PKM, in Harold Jarche’s terms is Personal Knowledge Mastery. I use the label loosely for the entire construct of how I collect, process and share information (see an overview of Information Strategies related blogposts), plus my personal processes for setting goals, doing my work, and reflecting on my work. This second part for instance includes the methods I use for creating ideas, evaluating them and getting to action.
Last tended on 7 August, 2019 (first created 7 August, 2019)
I like the notion of cards, that @visakanv describes, and threading them into a bigger whole.
I too have a mountain’s worth of snippets, pieces, half sentences. And I have a much lower stack of postings and extended notes. Interesting stuff doesn’t get shared, because I envision a more extensive, a more ‘complete’ write-up that then more often than not never happens. The appeal to PKM above is key here for me. The world isn’t just cards, I agree with Neil, who pointed me to the posting above, fragmentation isn’t everything. Because synthesis and curation are important. However, having that synthesis in a fully different channel than the ‘cards’ from which it is built, or rather not having the cards in the same place, so that both don’t exist in the same web of meaning seems less logical. It’s also a source of hesitance, a threshold to posting.
Synthesis and curation presume smaller pieces, like cards. Everything starts out as miscellaneous, until patterns stand out, as small pieces get loosely joined.
I don’t know why Visakanv talks of threading only in the context of Twitter. Almost like he’s reinventing tags (tags are a key organising instrument for me). To me threading sounds a bit like a trail of breadcrumbs, to show from which elements something was created.
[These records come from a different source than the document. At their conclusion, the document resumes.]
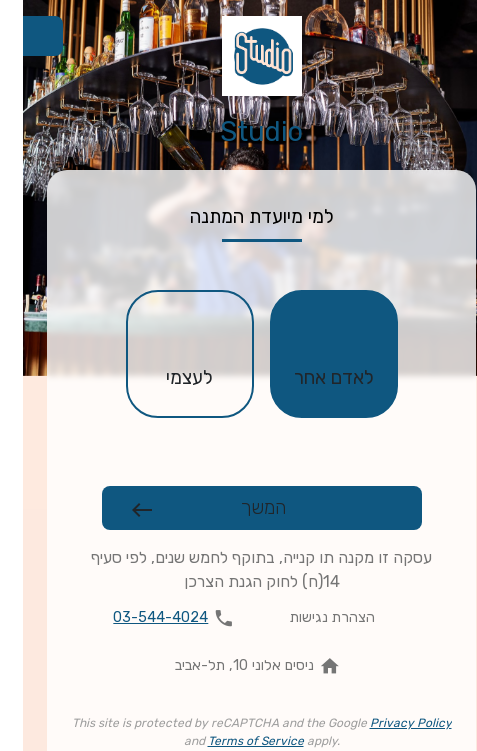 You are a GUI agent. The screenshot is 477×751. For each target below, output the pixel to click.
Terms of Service (233, 741)
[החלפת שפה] (20, 36)
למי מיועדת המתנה (239, 216)
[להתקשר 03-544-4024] (155, 618)
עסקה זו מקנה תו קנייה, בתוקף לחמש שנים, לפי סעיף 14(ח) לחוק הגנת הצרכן (238, 569)
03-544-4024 (137, 617)
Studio (238, 132)
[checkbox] (311, 354)
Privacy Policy (388, 723) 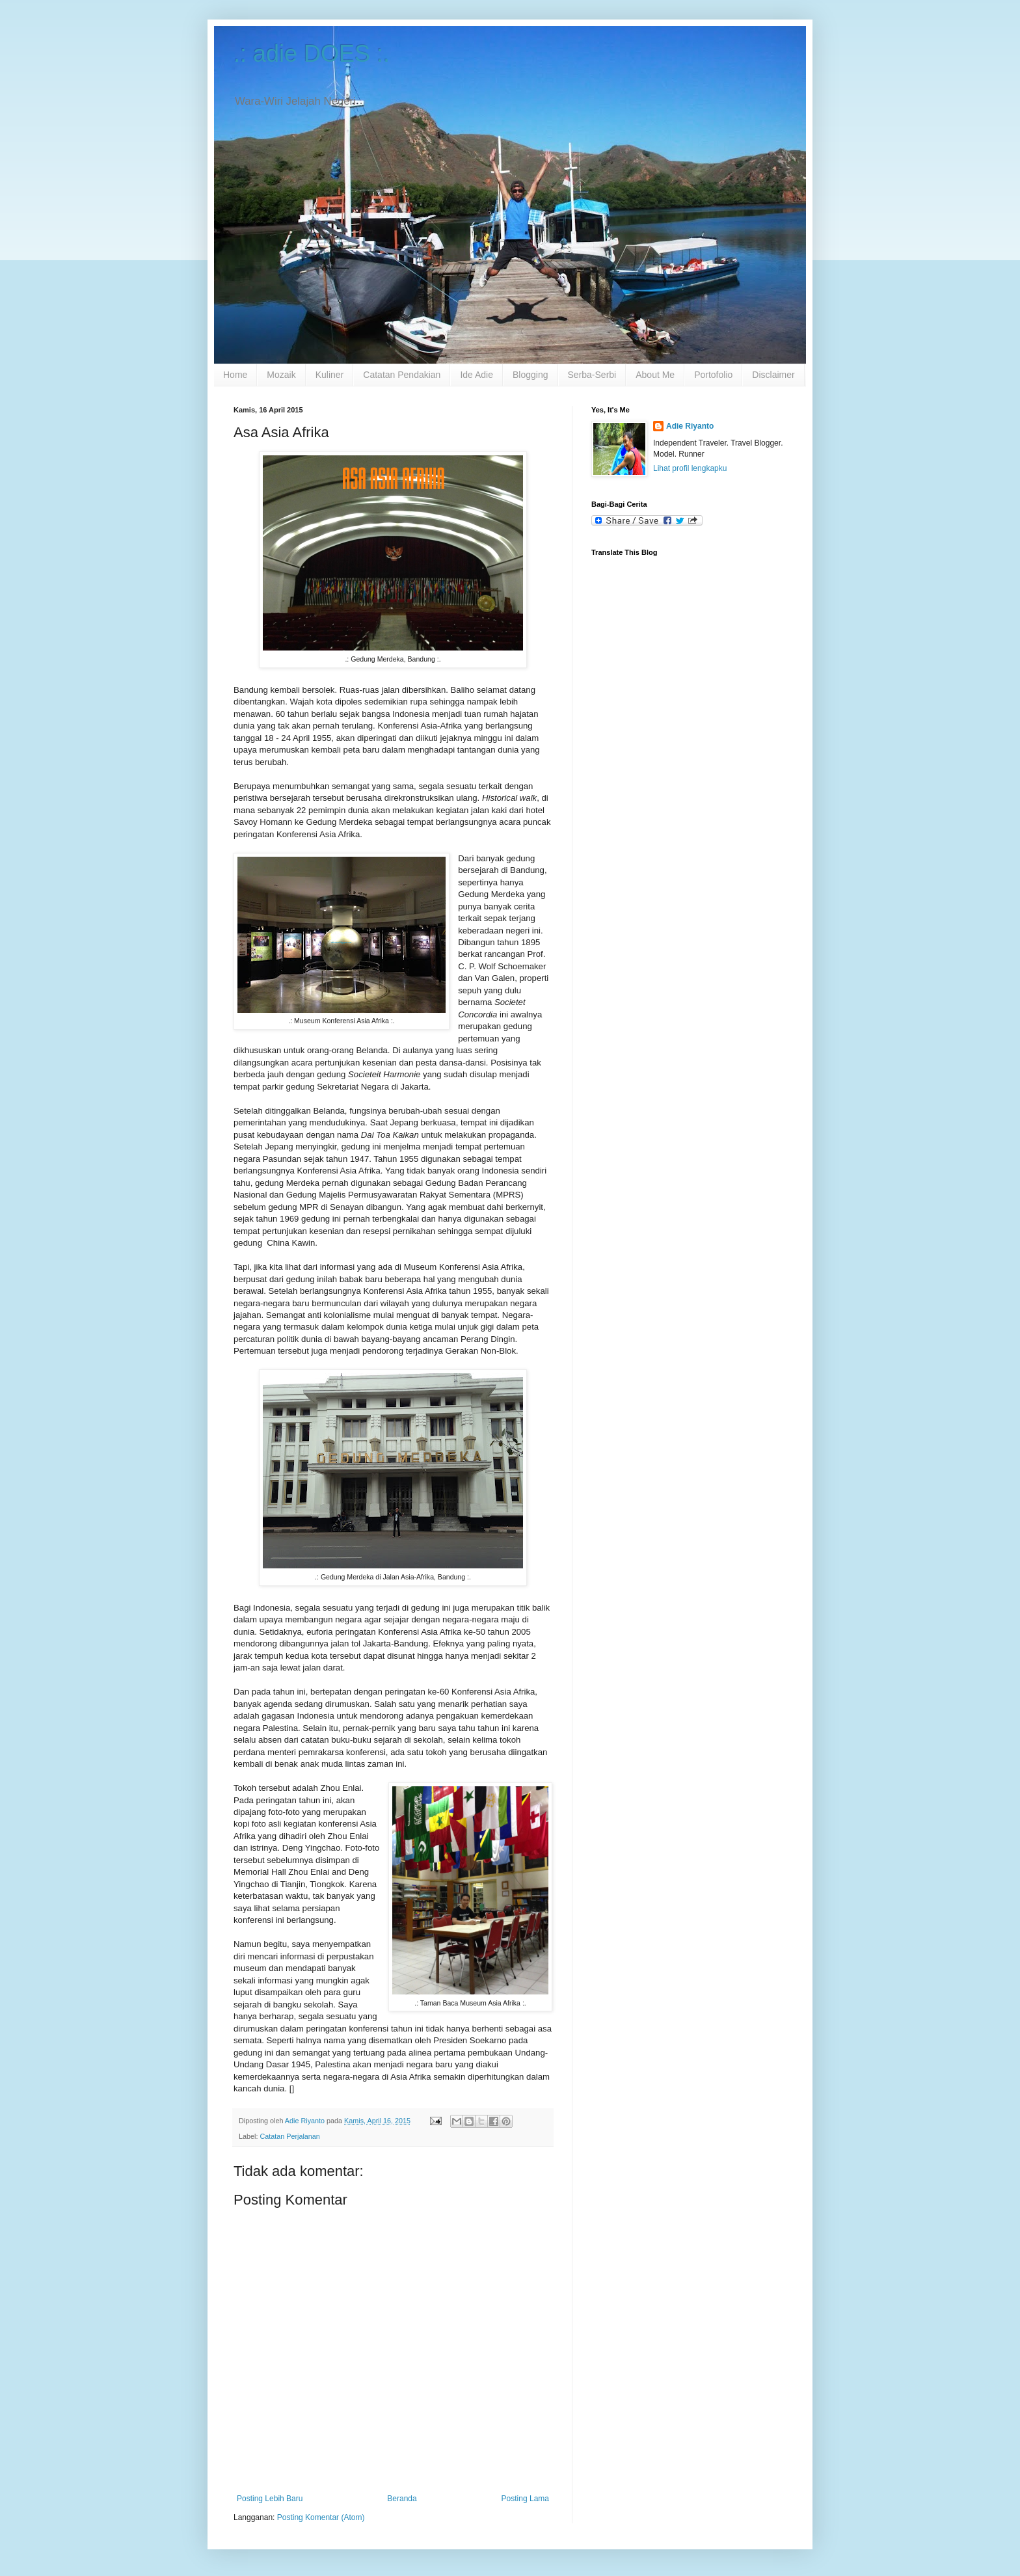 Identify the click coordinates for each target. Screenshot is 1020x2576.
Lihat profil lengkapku (690, 468)
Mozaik (281, 374)
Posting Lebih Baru (269, 2498)
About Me (655, 374)
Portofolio (713, 374)
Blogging (530, 374)
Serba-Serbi (592, 374)
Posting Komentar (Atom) (321, 2517)
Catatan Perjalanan (289, 2136)
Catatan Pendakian (401, 374)
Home (235, 374)
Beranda (401, 2498)
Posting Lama (525, 2498)
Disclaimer (773, 374)
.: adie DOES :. (312, 53)
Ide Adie (476, 374)
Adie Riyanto (690, 426)
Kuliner (329, 374) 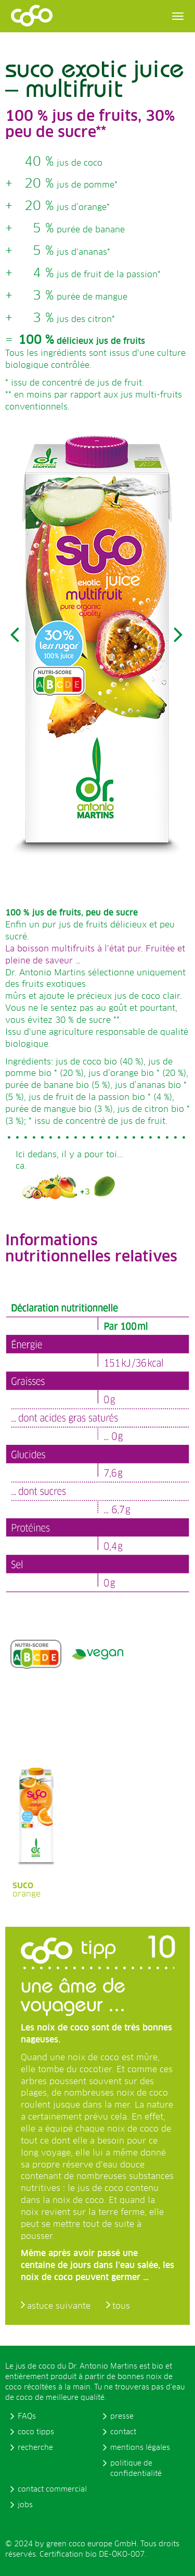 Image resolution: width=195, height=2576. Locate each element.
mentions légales (140, 2447)
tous (121, 2306)
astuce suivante (58, 2306)
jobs (25, 2505)
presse (122, 2416)
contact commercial (52, 2489)
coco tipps (36, 2432)
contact (123, 2432)
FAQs (27, 2416)
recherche (35, 2447) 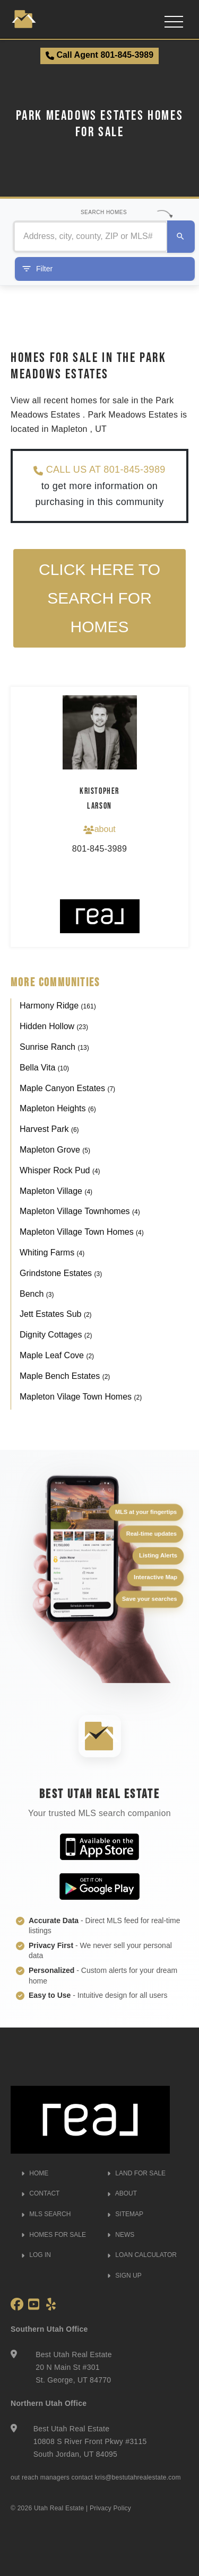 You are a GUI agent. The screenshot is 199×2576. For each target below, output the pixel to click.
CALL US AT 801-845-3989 (99, 469)
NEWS (120, 2234)
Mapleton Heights (58, 1108)
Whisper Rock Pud (60, 1170)
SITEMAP (125, 2214)
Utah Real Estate (59, 2508)
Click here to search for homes (99, 598)
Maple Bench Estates (65, 1375)
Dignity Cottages (56, 1334)
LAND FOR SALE (136, 2173)
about (99, 829)
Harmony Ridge (58, 1005)
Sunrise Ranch (54, 1046)
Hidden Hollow (54, 1026)
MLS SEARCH (46, 2214)
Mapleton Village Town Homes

Or cooking, where the cards are the list of ingredients, resulting in a dish, and dishes resulting in a dinner or a buffet.
More ‘cards’, snippets, I find a useful take on how to post in this space (both the blog part and the wiki part), and also bring more from other channels/tools in here.
(I took the photos during Breda Photo Festival, of Antony Cairns IBM CTY1 project, which is photos printed on IBM punch cards and held together with pins.)